Stored data entries:
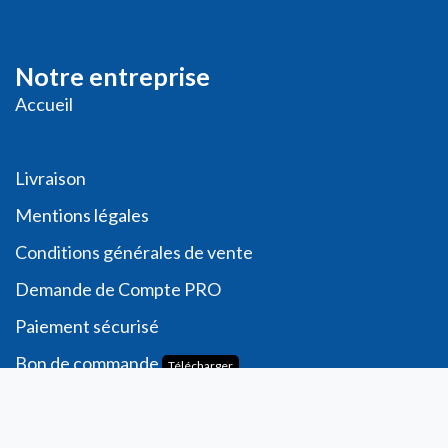
Notre entreprise
Accueil
Livraison
Me
ntions légales
Conditions générales de vente
Demande de
Compte PRO
Paiement sécurisé
Bon de commande
Télécharger
Compte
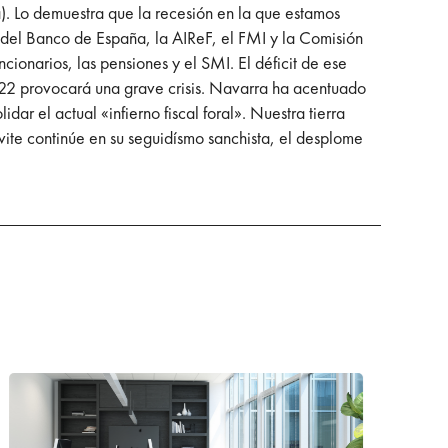
a). Lo demuestra que la recesión en la que estamos
del Banco de España, la AIReF, el FMI y la Comisión
cionarios, las pensiones y el SMI. El déficit de ese
2022 provocará una grave crisis. Navarra ha acentuado
ar el actual «infierno fiscal foral». Nuestra tierra
vite continúe en su seguidísmo sanchista, el desplome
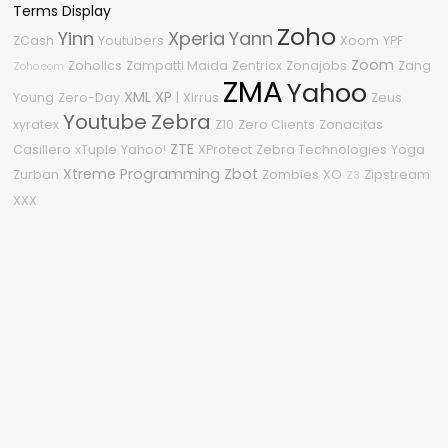
Terms Display
Zoho
Yinn
Xperia
Yann
ZCash
Youtubers
Xoom
YPF
Zoom
Zoholics
Zampatti Maida
Zentricx
Zonajobs
Zang
Zoho.com
ZMA
Yahoo
XML
XP
Young
Zero-Day
|
Xirrus
Zeus
Youtube
Zebra
xyratex
Z10
Zero Clients
Zonacitas
ZTE
Casillero
xTuple
Yahoo!
XProtect
Zebra Technologies
Yoga
Xtreme Programming
Zbot
Zurban
Zombies
XO
Zipstream
Z3
XXX
Nube de etiquetas
2011
.NET
#OneDell
3
2008
1080p
2018
2020
2210
2009
%G
360
2010
2600
2015
2.0
0Day
.NET Framework
0-Day
04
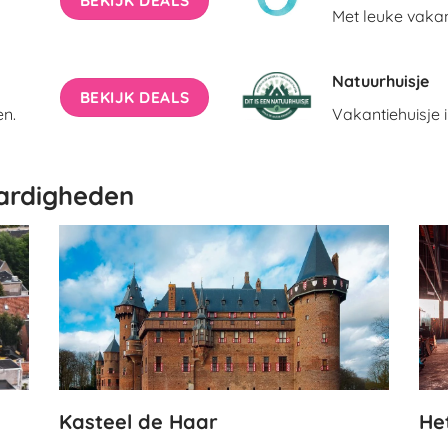
Met leuke vakan
Natuurhuisje
BEKIJK DEALS
en.
Vakantiehuisje i
aardigheden
Kasteel de Haar
He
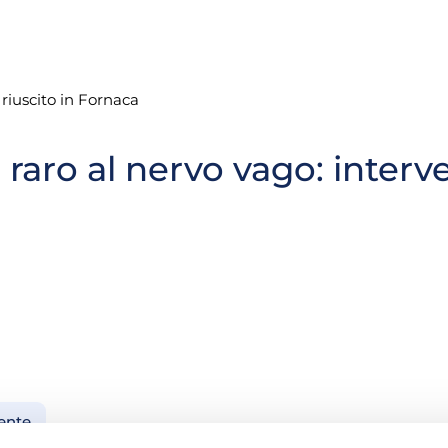
riuscito in Fornaca
raro al nervo vago: interve
ente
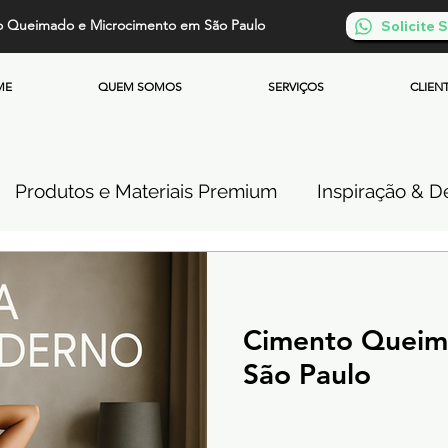
o Queimado e Microcimento em São Paulo
Solicite
ME
QUEM SOMOS
SERVIÇOS
CLIEN
Produtos e Materiais Premium
Inspiração & De
so de Cimento Queimado
Parede de Cimento Q
Cimento Quei
 Queimado
Microcimento Queimado
Investi
São Paulo
Cimento Queimado Soluções Especiais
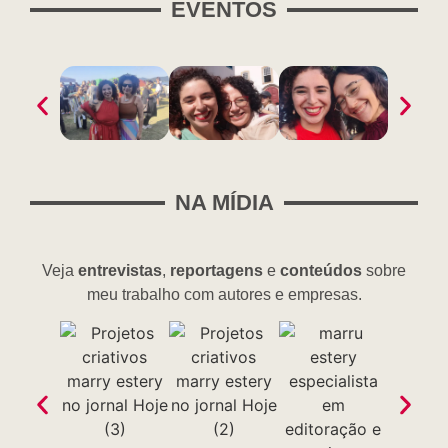
EVENTOS
NA MÍDIA
Veja
entrevistas
,
reportagens
e
conteúdos
sobre
meu trabalho com autores e empresas.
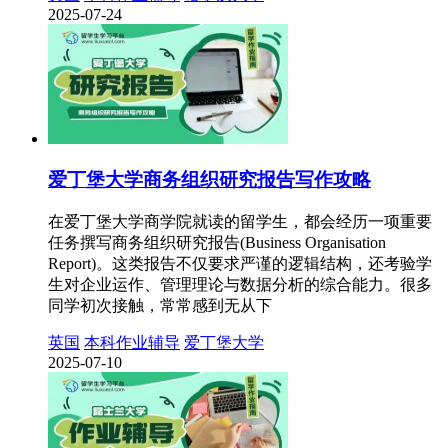
2025-07-24
爱丁堡大学商务组织研究报告写作攻略
在爱丁堡大学商学院就读的留学生，都会经历一项重要
任务撰写商务组织研究报告(Business Organisation
Report)。这类报告不仅要求严谨的逻辑结构，还考验学
生对企业运作、管理理论与数据分析的综合能力。很多
同学初次接触，常常感到无从下
英国
本科作业辅导
爱丁堡大学
2025-07-10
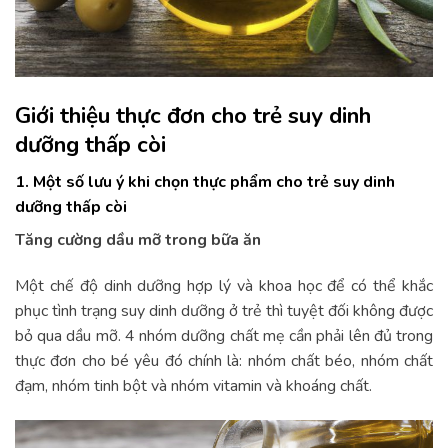
Giới thiệu thực đơn cho trẻ suy dinh
dưỡng thấp còi
1. Một số lưu ý khi chọn thực phẩm cho trẻ suy dinh
dưỡng thấp còi
Tăng cường dầu mỡ trong bữa ăn
Một chế độ dinh dưỡng hợp lý và khoa học để có thể khắc
phục tình trạng suy dinh dưỡng ở trẻ thì tuyệt đối không được
bỏ qua dầu mỡ. 4 nhóm dưỡng chất mẹ cần phải lên đủ trong
thực đơn cho bé yêu đó chính là: nhóm chất béo, nhóm chất
đạm, nhóm tinh bột và nhóm vitamin và khoáng chất.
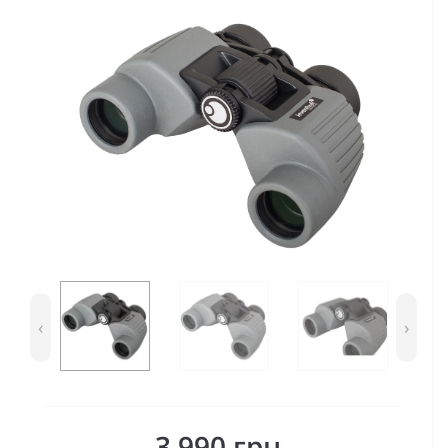
‹
›
3 990 грн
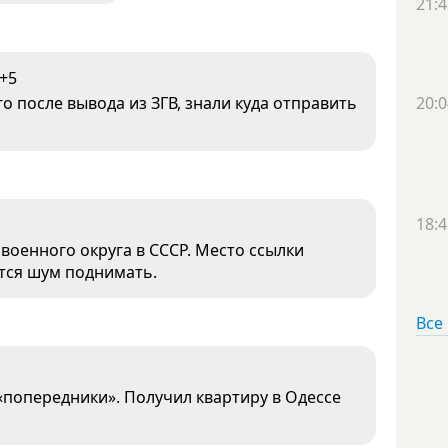
21:4
+5
го после вывода из ЗГВ, знали куда отправить
20:0
18:4
военного округа в СССР. Место ссылки
ется шум поднимать.
Все
«попередники». Получил квартиру в Одессе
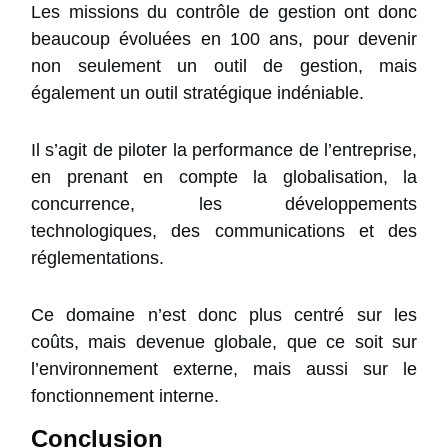
Les missions du contrôle de gestion ont donc
beaucoup évoluées en 100 ans, pour devenir
non seulement un outil de gestion, mais
également un outil stratégique indéniable.
Il s’agit de piloter la performance de l’entreprise,
en prenant en compte la globalisation, la
concurrence, les développements
technologiques, des communications et des
réglementations.
Ce domaine n’est donc plus centré sur les
coûts, mais devenue globale, que ce soit sur
l’environnement externe, mais aussi sur le
fonctionnement interne.
Conclusion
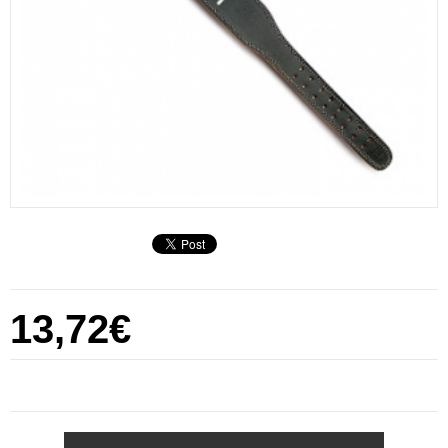
13,72€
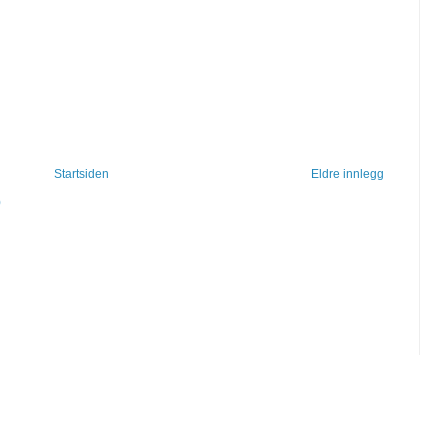
Startsiden
Eldre innlegg
)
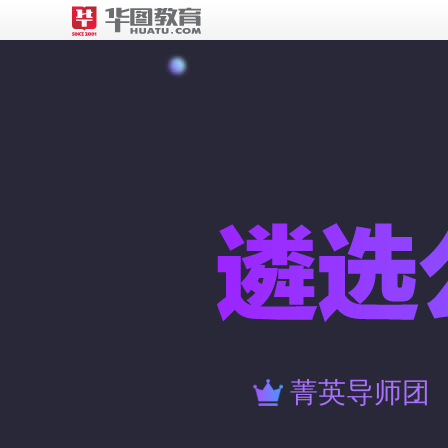
菁英导师团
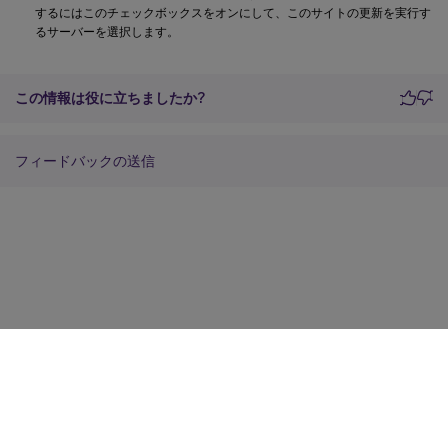
するにはこのチェックボックスをオンにして、このサイトの更新を実行す
るサーバーを選択します。
この情報は役に立ちましたか?
フィードバックの送信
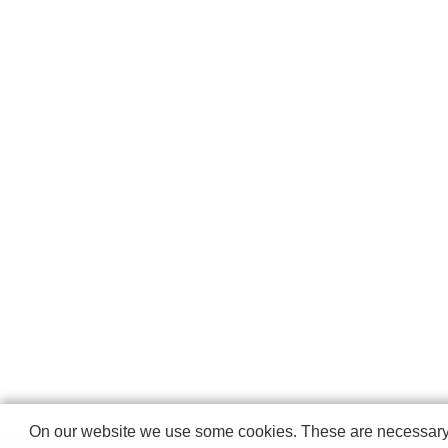
On our website we use some cookies. These are necessary fo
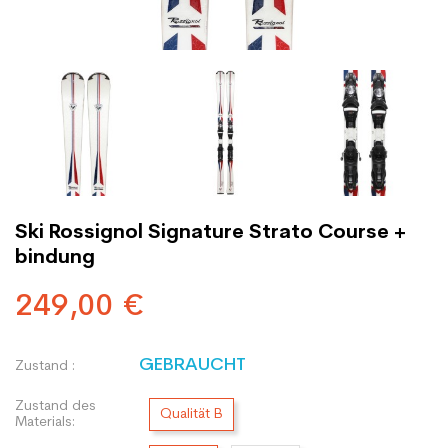
Ski Rossignol Signature Strato Course +
bindung
249,00 €
GEBRAUCHT
Zustand :
Zustand des
Qualität B
Materials:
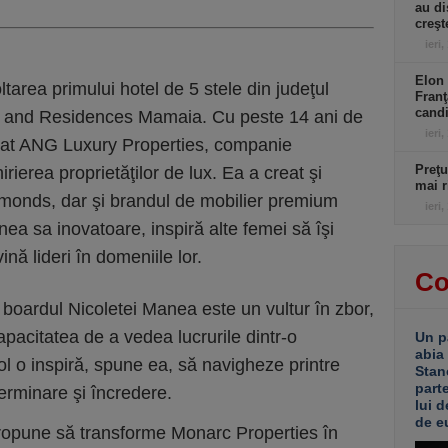
au di
creşt
ieri,
Elon 
area primului hotel de 5 stele din judeţul
Franţ
candi
l and Residences Mamaia. Cu peste 14 ani de
ieri,
ndat ANG Luxury Properties, companie
Preţu
irierea proprietăţilor de lux. Ea a creat şi
mai r
iamonds, dar şi brandul de mobilier premium
ieri,
ea sa inovatoare, inspiră alte femei să îşi
ină lideri în domeniile lor.
Co
 boardul Nicoletei Manea este un vultur în zbor,
apacitatea de a vedea lucrurile dintr-o
Un p
abia
l o inspiră, spune ea, să navigheze printre
Stan
part
erminare şi încredere.
lui d
de e
 propune să transforme Monarc Properties în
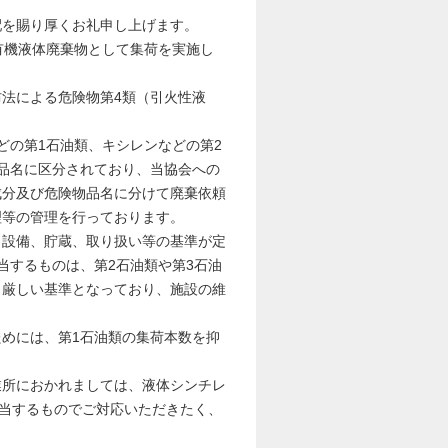
を賜り厚くお礼申し上げます。
有機液体廃棄物として集荷を実施し
法による危険物第4類（引火性液
の第1石油類、キシレンなどの第2
品名に区分されており、当協会への
成分及び危険物品名に分けて廃棄依頼
理等の管理を行っております。
設備、貯蔵、取り扱い等の基準が定
当するものは、第2石油類や第3石油
り厳しい基準となっており、施設の維
めには、第1石油類の集荷本数を抑
所におかれましては、液体シンチレ
該当するものでご対応いただきたく、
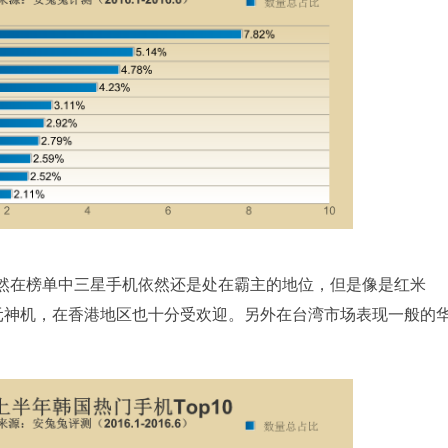
在榜单中三星手机依然还是处在霸主的地位，但是像是红米
价比千元神机，在香港地区也十分受欢迎。另外在台湾市场表现一般的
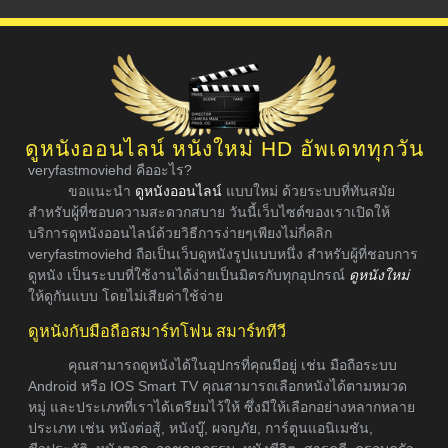
ดูหนังออนไลน์ หนังใหม่ HD อัพเดททุกวัน
veryfastmoviehd คืออะไร?
ขอแนะนำ
ดูหนังออนไลน์
แบบใหม่ ด้วยระบบที่ทันสมัย
สำหรับผู้ที่ชอบความสะดวกสบาย วันนี้เว็บไซต์ของเราเปิดให้
บริการดูหนังออนไลน์ด้วยวิธีการง่ายๆเพียงไม่กี่คลิก
veryfastmoviehd ถือเป็นเว็บดูหนังรูปแบบหนึ่ง สำหรับผู้ที่ชอบการ
ดูหนัง เป็นระบบที่ใช้งานได้ง่ายเป็นมิตรกับทุกอุปกรณ์
ดูหนังใหม่
ให้ดูกันแบบ โดยไม่เสียค่าใช้จ่าย
ดูหนังกับมือถือสมาร์ทโฟน สมาร์ททีวี
คุณสามารถดูหนังได้ในอุปกรที่คุณมีอยู่ เช่น มือถือระบบ
Android หรือ IOS Smart TV คุณสามารถเลือกหนังได้ตามหมวด
หมู่ และประเภทที่เราได้เตรียมไว้ให้ ซึ่งมีให้เลือกอย่างหลากหลาย
ประเภท เช่น หนังต่อสู้, หนังบู๊, ผจญภัย, การ์ตูนแอนิเมชัน,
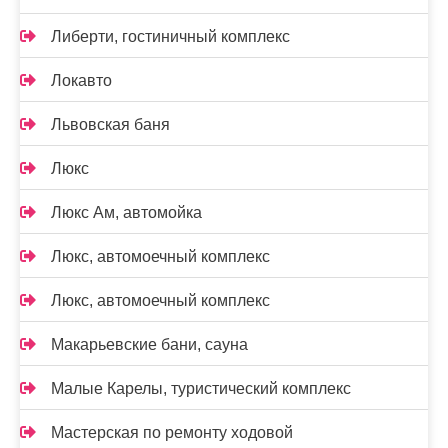
Либерти, гостиничный комплекс
Локавто
Львовская баня
Люкс
Люкс Ам, автомойка
Люкс, автомоечный комплекс
Люкс, автомоечный комплекс
Макарьевские бани, сауна
Малые Карелы, туристический комплекс
Мастерская по ремонту ходовой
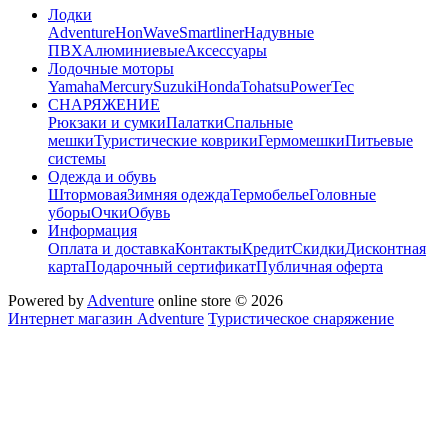
Лодки
Adventure
HonWave
Smartliner
Надувные
ПВХ
Алюминиевые
Аксессуары
Лодочные моторы
Yamaha
Mercury
Suzuki
Honda
Tohatsu
PowerTec
СНАРЯЖЕНИЕ
Рюкзаки и сумки
Палатки
Спальные
мешки
Туристические коврики
Гермомешки
Питьевые
системы
Одежда и обувь
Штормовая
Зимняя одежда
Термобелье
Головные
уборы
Очки
Обувь
Информация
Оплата и доставка
Контакты
Кредит
Скидки
Дисконтная
карта
Подарочный сертификат
Публичная оферта
Powered by
Adventure
online store © 2026
Интернет магазин Adventure
Туристическое снаряжение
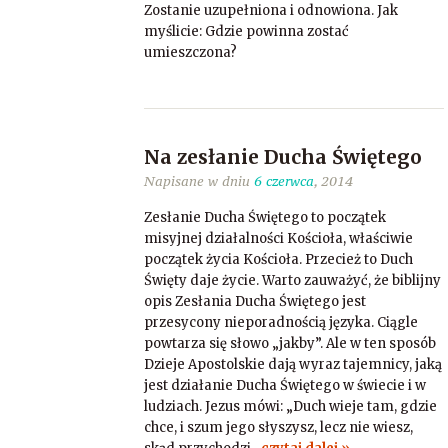
Zostanie uzupełniona i odnowiona. Jak
myślicie: Gdzie powinna zostać
umieszczona?
Na zesłanie Ducha Świętego
Napisane w dniu
6 czerwca
, 2014
Zesłanie Ducha Świętego to początek
misyjnej działalności Kościoła, właściwie
początek życia Kościoła. Przecież to Duch
Święty daje życie. Warto zauważyć, że biblijny
opis Zesłania Ducha Świętego jest
przesycony nieporadnością języka. Ciągle
powtarza się słowo „jakby”. Ale w ten sposób
Dzieje Apostolskie dają wyraz tajemnicy, jaką
jest działanie Ducha Świętego w świecie i w
ludziach. Jezus mówi: „Duch wieje tam, gdzie
chce, i szum jego słyszysz, lecz nie wiesz,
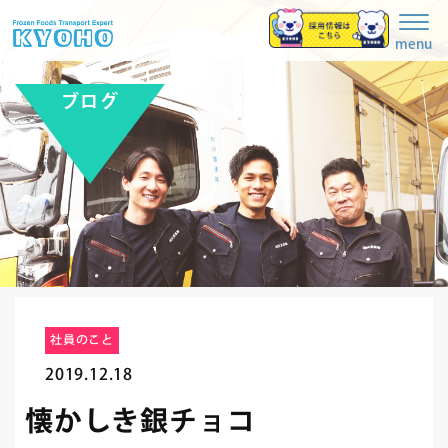
Togg
navig
menu
ブログ
社員のこと
2019.12.18
懐かしき銀チョコ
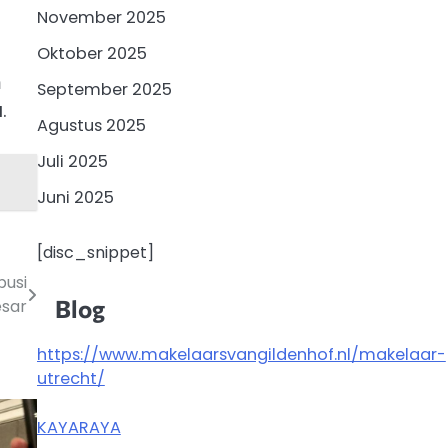
November 2025
Oktober 2025
m
September 2025
.
Agustus 2025
Juli 2025
Juni 2025
[disc_snippet]
busi
Blog
sar
https://www.makelaarsvangildenhof.nl/makelaar-
utrecht/
KAYARAYA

Brief: Only lines that contain the string "donc" count; pick each one out of the records and copy it.

Result of this exercise:
Les missions du contrôle de gestion ont donc
Ce domaine n’est donc plus centré sur les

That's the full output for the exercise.